The conventional methods of vaccination are via the intramuscular and subcutaneous routes. Mucosal immunisation has recently been explored and represents an attractive manner of delivering vaccines. It is fast, simple and noninvasive, and it can be carried out by unskilled individuals. The use of mucosal vaccination seems logical in that most respiratory viral infections initially start at the mucosal sites. Therefore, inducing local immunity can help arrest the infection at an early phase before systemic complications arise.
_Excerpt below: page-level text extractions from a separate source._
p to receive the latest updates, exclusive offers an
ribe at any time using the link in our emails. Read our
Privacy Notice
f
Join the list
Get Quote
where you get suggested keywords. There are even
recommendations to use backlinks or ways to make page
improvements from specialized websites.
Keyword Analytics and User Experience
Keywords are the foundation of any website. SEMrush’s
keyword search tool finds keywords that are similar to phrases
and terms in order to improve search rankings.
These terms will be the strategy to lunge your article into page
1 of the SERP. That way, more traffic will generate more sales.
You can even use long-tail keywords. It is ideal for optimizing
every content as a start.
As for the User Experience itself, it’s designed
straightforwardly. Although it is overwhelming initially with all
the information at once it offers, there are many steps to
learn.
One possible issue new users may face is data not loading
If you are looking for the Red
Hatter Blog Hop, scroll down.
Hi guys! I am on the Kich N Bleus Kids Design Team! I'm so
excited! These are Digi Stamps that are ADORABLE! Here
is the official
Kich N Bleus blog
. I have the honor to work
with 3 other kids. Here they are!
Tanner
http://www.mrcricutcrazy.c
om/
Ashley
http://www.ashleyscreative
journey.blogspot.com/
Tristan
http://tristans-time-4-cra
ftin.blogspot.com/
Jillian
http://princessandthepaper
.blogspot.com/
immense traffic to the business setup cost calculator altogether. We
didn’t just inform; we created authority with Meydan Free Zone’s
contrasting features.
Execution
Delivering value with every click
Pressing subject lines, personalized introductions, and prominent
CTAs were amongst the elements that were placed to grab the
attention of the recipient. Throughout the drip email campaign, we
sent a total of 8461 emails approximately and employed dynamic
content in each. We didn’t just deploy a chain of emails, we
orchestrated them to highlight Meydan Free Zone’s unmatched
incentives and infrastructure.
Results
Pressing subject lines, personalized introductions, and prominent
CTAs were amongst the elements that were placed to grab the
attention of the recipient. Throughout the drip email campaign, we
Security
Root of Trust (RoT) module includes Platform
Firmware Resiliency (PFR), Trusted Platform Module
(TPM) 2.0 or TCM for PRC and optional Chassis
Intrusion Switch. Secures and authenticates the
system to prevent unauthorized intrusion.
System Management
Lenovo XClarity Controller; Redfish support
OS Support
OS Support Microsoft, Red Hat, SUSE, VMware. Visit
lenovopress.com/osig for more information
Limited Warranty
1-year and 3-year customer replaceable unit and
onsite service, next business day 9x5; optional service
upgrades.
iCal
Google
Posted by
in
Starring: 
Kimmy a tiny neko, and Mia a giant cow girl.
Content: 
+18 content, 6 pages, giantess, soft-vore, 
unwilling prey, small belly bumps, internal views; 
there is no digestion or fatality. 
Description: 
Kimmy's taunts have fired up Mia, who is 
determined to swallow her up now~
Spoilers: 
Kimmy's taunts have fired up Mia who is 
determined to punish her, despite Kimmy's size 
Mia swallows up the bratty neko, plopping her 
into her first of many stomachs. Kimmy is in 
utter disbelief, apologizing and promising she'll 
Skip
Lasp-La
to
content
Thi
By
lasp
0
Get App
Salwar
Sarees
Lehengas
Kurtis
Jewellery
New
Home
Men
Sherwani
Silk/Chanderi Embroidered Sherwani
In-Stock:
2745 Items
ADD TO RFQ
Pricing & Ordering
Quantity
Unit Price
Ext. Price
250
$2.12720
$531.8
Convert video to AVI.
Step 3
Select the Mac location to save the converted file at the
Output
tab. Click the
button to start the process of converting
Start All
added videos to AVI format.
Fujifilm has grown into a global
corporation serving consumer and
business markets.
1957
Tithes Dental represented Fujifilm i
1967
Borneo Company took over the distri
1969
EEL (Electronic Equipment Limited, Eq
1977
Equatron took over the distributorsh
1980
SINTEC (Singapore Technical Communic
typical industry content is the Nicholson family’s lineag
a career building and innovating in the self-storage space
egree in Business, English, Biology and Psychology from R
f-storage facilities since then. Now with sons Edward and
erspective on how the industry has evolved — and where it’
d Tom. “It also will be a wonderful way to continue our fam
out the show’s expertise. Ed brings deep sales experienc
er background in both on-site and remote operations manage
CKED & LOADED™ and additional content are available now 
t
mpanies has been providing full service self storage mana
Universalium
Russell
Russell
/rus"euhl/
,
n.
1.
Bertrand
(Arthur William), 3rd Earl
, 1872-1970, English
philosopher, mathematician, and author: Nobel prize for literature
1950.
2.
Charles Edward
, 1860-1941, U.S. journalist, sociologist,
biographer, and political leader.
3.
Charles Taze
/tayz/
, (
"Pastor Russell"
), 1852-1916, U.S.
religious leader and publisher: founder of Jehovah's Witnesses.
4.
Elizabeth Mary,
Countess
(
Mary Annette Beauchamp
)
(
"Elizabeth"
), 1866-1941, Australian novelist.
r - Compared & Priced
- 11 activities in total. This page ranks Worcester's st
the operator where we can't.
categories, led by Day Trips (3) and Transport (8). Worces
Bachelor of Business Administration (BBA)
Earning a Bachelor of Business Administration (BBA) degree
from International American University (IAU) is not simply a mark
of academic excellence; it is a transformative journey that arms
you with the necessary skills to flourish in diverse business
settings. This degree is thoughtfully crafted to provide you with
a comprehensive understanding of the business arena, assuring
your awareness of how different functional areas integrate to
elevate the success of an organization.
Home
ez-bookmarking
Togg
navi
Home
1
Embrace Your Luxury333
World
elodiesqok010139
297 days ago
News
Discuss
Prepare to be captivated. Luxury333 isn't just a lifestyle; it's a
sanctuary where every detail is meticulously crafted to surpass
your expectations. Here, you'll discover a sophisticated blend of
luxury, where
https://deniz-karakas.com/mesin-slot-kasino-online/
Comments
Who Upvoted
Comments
Thus far, there has been inconclusive evidence to support the use of vitamin C and extracts of the plant Echinacea in common cold prevention. Daily supplementation with large doses of vitamin C does not seem to prevent common colds; however, there seems to be a modest (8–9%) reduction in the number of symptom days in individuals with established cold symptoms, with larger doses having a greater effect . For Echinacea, currently available data from studies conducted in the adult population show positive findings both in the treatment and prevention of upper respiratory infection. However, variations in the design of the clinical trial and in Echinacea preparations have to be taken into account .

Zinc has been shown to possess antiviral properties in vitro, and different preparations of zinc have been proposed for the treatment of the common cold. Zinc lozenges appeared to have positive effects on adults, but negative effects on children in terms of duration and severity of common cold symptoms . Zinc nasal spray appears to reduce the total symptom score but has no effect on the duration of the common cold . Recent research shows that zinc nasal gel can reduce the median time to cold resolution compared to placebo (4.3 days vs. 6.0 days; p=0.02) and decrease the median time to resolution of nasal congestion, nasal drainage, hoarseness and sore throat .


Anonymous said...

I notice the reference to "mucosal immunity" which is getting more attention now with Cov-2.

Anonymous said...

Scientist: ‘What We’re Seeing Is Virus Evolution 101’ — Delta Variant More Transmissible, Not More Deadly

As COVID — especially the Delta variant — surges among the fully vaccinated, Brian Hooker, Ph.D., said the more the variant deviates from the original sequence used for the vaccine, the less effective the vaccine will be on that variant.